SUPPLIED DATA: Begin
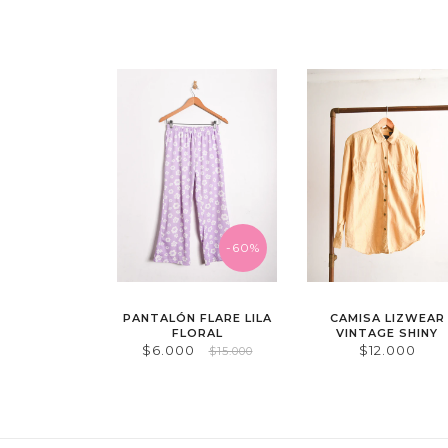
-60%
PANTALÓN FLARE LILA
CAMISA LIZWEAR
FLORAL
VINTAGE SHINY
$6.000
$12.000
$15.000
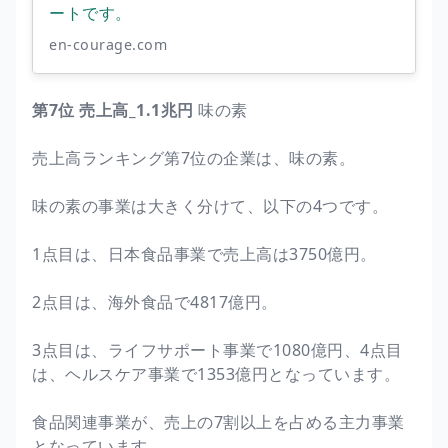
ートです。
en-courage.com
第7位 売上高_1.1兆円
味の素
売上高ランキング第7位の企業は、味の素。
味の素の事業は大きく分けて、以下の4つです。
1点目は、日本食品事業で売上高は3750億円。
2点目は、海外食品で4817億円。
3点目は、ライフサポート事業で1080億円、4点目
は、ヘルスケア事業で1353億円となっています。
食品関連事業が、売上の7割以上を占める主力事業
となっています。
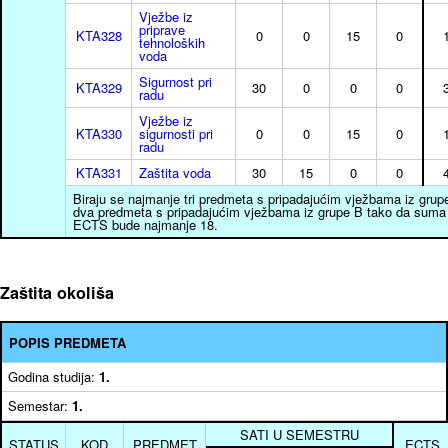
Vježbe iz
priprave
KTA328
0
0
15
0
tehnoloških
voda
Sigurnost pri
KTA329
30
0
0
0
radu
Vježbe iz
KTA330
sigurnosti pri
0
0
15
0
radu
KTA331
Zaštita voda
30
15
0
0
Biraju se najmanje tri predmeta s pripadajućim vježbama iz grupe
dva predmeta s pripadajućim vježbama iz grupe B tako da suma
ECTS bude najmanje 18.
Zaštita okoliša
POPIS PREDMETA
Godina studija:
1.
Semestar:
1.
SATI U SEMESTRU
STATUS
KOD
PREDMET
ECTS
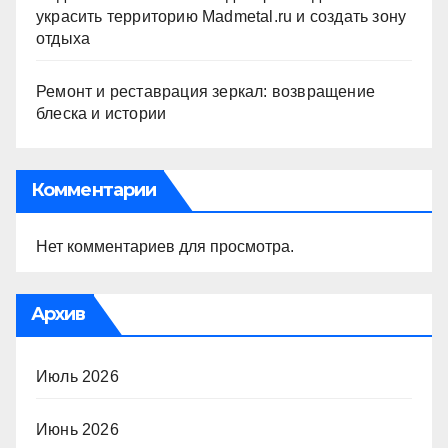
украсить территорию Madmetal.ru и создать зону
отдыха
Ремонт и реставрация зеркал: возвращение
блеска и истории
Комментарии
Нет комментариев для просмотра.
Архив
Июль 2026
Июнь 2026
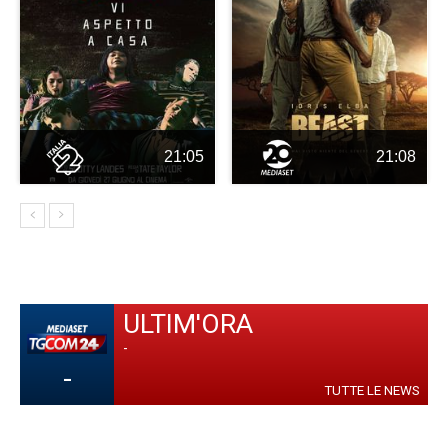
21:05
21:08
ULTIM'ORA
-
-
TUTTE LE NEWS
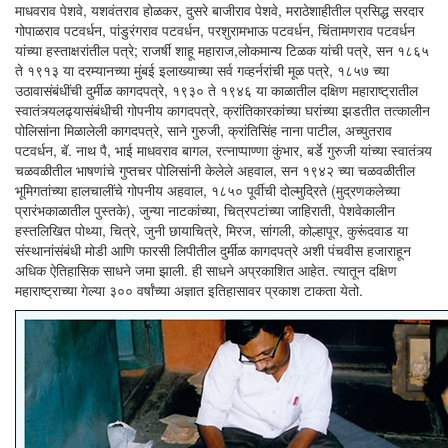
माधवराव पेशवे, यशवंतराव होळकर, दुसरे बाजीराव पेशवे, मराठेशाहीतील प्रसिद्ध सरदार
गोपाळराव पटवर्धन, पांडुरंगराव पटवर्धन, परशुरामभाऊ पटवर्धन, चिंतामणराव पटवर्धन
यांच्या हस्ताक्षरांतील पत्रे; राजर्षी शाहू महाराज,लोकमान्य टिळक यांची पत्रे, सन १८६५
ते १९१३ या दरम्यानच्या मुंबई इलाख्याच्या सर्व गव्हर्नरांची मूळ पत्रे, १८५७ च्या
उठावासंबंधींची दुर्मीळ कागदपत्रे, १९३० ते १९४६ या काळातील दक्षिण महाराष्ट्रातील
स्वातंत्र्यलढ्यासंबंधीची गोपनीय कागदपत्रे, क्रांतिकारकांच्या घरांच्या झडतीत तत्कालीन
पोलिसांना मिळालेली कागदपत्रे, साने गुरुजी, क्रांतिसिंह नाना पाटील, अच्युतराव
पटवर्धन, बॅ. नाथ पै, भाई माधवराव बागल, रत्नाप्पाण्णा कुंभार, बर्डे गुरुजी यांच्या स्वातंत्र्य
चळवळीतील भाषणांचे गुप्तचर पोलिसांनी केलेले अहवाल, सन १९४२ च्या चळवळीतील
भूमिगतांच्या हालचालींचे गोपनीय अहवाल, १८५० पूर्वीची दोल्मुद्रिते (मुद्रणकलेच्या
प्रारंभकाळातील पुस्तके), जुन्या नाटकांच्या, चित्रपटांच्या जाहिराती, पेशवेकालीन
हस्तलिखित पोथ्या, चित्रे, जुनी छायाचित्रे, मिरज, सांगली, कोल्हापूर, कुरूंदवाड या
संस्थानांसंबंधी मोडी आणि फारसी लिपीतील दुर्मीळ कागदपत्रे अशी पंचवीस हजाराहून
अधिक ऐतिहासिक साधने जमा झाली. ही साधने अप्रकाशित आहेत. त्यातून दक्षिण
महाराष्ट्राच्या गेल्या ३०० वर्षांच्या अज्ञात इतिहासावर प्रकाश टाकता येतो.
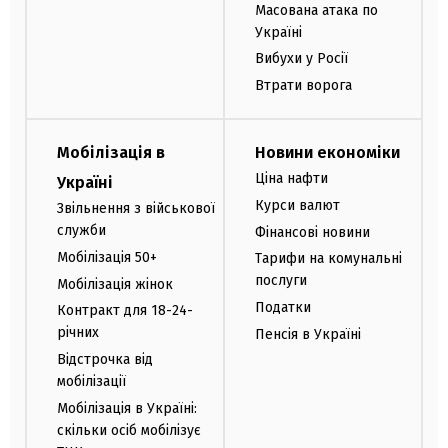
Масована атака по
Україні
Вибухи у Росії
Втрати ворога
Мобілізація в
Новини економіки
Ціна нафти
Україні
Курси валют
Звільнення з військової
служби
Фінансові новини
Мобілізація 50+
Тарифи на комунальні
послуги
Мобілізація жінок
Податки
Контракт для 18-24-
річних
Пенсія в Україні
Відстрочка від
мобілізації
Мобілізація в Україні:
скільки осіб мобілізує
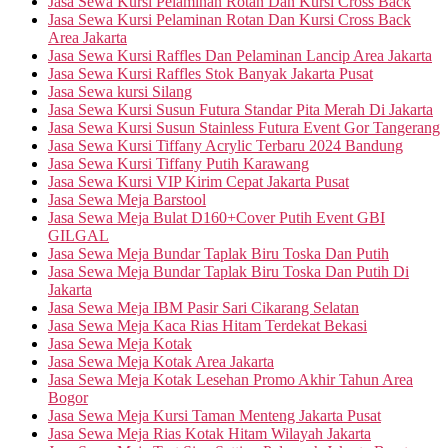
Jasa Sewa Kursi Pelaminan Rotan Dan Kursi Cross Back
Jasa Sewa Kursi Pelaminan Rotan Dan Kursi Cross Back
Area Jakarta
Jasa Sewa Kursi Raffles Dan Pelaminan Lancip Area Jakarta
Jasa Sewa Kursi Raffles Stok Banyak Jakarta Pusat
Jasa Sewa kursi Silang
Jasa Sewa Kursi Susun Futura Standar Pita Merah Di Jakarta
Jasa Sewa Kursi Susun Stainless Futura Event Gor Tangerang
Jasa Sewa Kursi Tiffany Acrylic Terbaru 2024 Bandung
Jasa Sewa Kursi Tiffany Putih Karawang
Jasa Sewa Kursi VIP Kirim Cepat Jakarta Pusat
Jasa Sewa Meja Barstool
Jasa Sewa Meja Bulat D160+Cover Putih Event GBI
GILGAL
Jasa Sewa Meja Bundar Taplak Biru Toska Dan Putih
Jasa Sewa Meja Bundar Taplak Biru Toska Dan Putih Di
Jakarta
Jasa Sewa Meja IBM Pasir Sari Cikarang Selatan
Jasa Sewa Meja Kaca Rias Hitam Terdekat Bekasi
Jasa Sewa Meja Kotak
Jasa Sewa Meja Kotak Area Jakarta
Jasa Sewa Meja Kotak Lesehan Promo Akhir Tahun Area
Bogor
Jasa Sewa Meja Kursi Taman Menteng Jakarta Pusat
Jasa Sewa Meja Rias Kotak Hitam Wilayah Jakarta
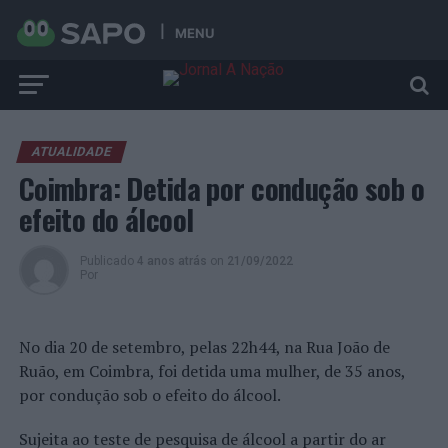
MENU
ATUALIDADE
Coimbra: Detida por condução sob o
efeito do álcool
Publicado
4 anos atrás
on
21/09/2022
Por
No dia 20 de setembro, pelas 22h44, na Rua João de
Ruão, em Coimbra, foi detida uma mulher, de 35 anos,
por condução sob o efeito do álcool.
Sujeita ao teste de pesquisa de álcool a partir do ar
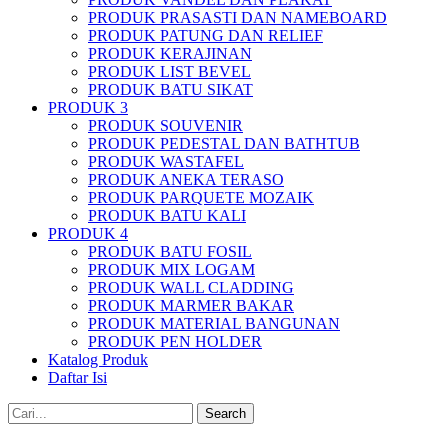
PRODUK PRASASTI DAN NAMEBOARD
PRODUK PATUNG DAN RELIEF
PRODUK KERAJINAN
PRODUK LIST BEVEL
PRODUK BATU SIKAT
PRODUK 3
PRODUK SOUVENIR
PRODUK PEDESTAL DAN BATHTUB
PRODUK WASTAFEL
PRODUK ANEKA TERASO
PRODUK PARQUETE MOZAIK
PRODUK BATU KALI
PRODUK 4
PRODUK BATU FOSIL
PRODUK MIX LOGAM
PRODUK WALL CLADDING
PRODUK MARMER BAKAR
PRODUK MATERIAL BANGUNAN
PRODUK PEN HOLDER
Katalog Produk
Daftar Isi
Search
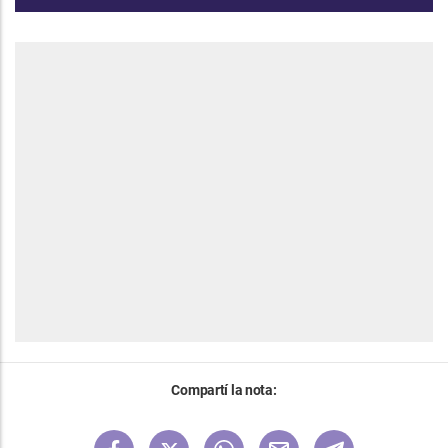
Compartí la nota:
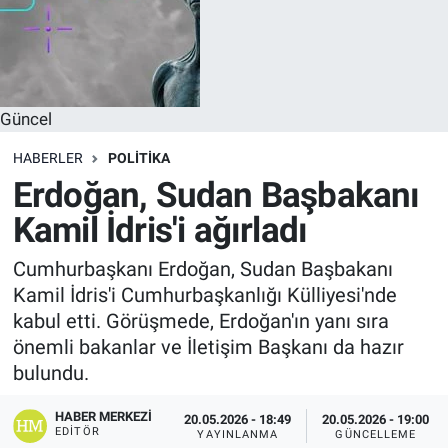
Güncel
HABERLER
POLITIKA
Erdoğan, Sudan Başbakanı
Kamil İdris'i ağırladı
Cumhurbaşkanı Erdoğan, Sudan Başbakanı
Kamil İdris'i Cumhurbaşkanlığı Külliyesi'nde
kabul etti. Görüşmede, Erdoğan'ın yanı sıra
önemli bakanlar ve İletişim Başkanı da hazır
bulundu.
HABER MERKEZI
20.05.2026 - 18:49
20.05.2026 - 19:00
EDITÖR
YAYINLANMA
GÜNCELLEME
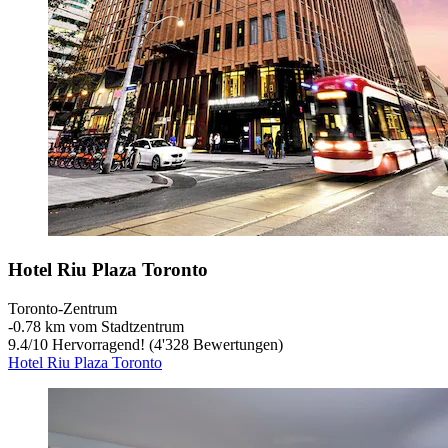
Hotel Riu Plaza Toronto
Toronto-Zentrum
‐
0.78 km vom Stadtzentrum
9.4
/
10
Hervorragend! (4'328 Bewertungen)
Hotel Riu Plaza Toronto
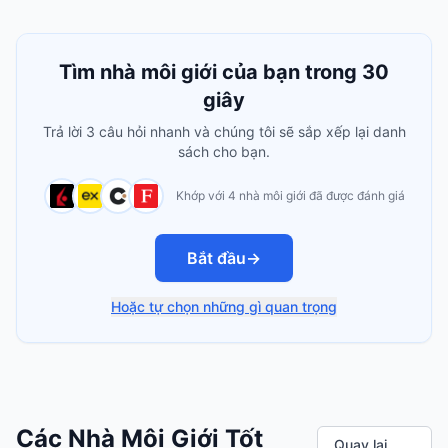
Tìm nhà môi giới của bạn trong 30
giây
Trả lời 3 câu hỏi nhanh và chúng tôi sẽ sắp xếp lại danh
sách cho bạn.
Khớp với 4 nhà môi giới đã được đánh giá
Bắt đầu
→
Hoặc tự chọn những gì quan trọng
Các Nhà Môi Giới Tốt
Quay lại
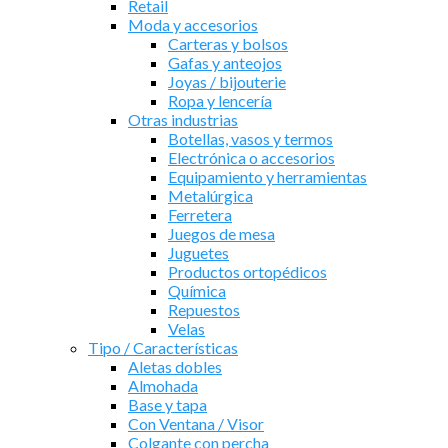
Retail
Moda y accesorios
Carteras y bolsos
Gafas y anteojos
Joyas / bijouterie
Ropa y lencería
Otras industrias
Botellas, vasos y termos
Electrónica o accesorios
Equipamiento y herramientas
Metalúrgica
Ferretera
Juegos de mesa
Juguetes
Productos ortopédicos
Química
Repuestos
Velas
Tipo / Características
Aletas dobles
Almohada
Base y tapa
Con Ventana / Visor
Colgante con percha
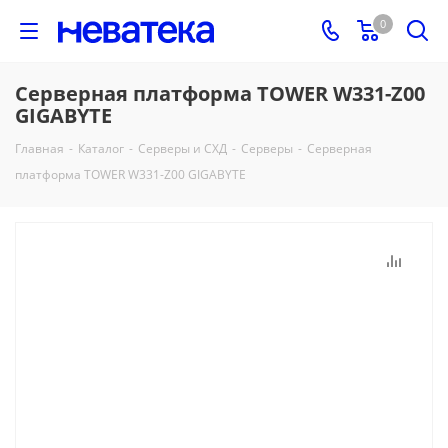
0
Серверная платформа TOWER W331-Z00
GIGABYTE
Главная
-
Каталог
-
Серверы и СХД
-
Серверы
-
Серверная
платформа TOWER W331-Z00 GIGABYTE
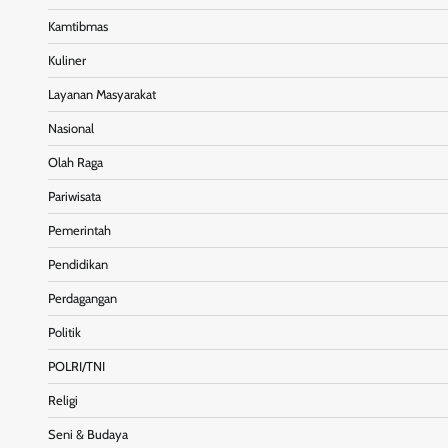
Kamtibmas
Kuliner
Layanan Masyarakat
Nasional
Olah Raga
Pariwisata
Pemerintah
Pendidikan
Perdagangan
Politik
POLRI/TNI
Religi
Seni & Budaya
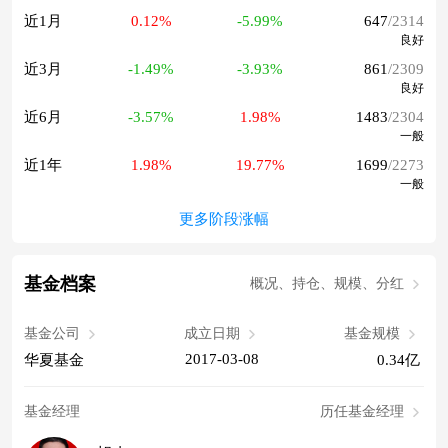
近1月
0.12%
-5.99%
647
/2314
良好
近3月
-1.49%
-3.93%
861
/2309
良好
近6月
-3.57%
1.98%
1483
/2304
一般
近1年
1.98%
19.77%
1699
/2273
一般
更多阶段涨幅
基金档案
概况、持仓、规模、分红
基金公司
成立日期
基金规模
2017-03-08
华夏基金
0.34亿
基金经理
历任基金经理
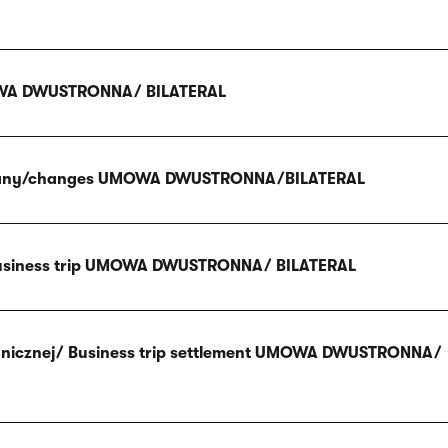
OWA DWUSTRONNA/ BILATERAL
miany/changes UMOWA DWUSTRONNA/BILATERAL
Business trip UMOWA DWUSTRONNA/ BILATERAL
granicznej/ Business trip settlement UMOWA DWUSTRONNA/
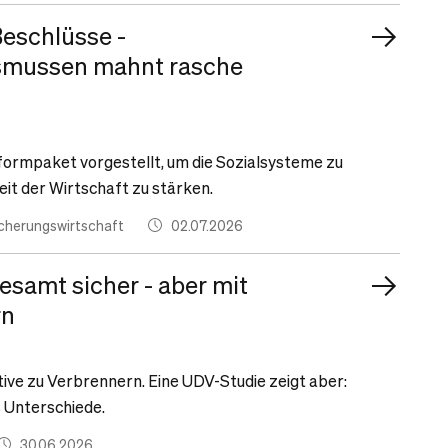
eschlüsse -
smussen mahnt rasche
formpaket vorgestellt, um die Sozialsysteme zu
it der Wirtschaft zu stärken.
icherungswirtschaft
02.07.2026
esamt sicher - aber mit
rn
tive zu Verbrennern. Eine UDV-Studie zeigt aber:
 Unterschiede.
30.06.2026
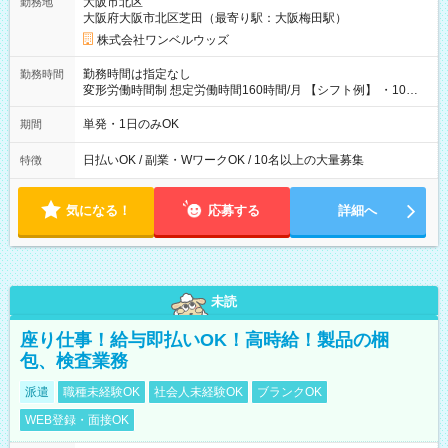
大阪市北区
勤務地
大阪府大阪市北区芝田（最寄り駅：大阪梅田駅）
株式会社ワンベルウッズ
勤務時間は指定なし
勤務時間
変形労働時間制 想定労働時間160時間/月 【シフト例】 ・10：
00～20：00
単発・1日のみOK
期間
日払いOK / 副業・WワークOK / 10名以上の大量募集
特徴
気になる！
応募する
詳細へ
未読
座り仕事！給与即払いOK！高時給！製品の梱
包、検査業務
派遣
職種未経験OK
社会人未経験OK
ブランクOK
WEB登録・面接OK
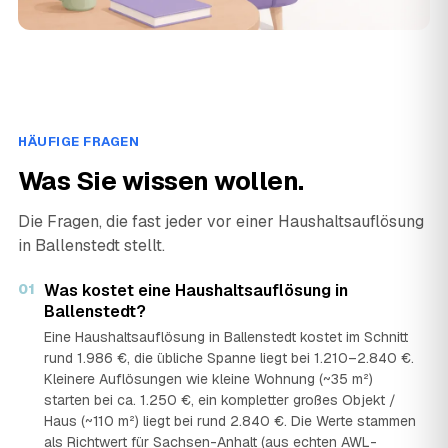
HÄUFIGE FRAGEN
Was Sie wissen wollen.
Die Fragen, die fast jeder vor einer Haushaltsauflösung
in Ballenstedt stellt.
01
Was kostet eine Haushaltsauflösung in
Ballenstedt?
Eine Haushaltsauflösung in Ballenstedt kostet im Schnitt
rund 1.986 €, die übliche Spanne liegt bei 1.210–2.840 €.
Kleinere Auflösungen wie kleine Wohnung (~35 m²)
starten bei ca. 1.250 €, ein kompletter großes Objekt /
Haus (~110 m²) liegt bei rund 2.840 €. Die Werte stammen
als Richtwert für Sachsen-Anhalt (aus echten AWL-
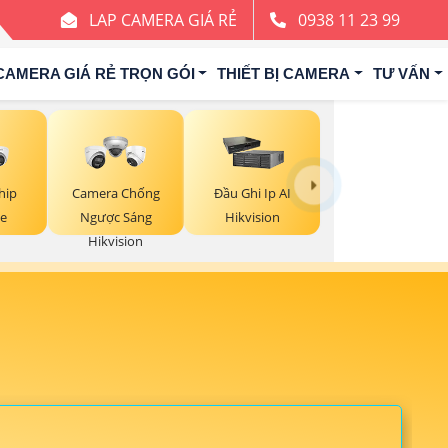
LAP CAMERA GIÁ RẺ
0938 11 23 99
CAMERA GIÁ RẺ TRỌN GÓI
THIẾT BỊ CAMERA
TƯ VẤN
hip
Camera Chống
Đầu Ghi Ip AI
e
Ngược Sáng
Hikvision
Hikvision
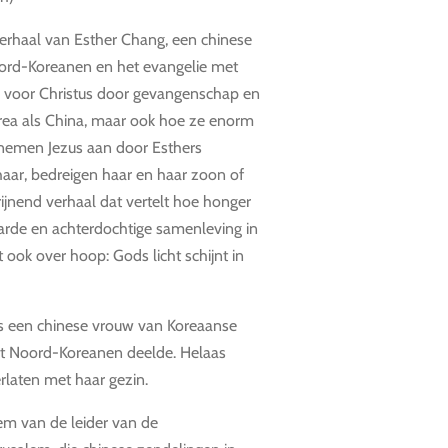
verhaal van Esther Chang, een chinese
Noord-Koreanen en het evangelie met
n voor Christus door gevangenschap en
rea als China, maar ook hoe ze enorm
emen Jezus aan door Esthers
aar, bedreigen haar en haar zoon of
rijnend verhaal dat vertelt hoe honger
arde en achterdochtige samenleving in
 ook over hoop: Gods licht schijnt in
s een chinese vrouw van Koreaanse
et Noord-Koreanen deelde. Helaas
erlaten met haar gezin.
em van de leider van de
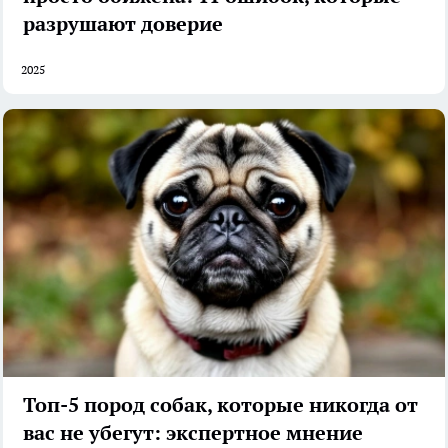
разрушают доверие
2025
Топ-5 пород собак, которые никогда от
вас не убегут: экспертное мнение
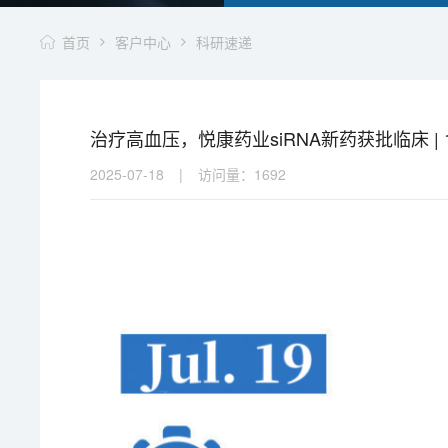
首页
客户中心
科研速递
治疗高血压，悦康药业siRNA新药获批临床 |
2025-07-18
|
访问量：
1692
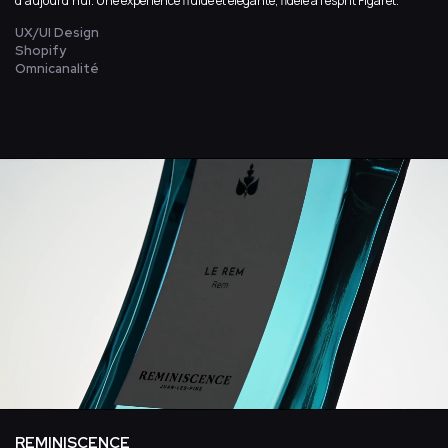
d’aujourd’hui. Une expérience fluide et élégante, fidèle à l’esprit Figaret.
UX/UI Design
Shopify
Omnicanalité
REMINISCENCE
SUPPLIED DATA: End
Your copy should hold the lines from the one with "Layanan Masyarakat" up to and including the one with "Business trip UMOWA DWUSTRONNA/ BILATERAL", exactly as in the data above, and no pictures.

WORKED SOLUTION –
Layanan Masyarakat
Nasional
Olah Raga
Pariwisata
Pemerintah
Pendidikan
Perdagangan
Politik
POLRI/TNI
Religi
Seni & Budaya
近1月
0.12%
-5.99%
647
/2314
良好
近3月
-1.49%
-3.93%
861
/2309
良好
近6月
-3.57%
1.98%
1483
/2304
一般
近1年
1.98%
19.77%
1699
/2273
一般
更多阶段涨幅
基金档案
概况、持仓、规模、分红
基金公司
成立日期
基金规模
2017-03-08
华夏基金
0.34亿
基金经理
历任基金经理
OWA DWUSTRONNA/ BILATERAL
miany/changes UMOWA DWUSTRONNA/BILATERAL
Business trip UMOWA DWUSTRONNA/ BILATERAL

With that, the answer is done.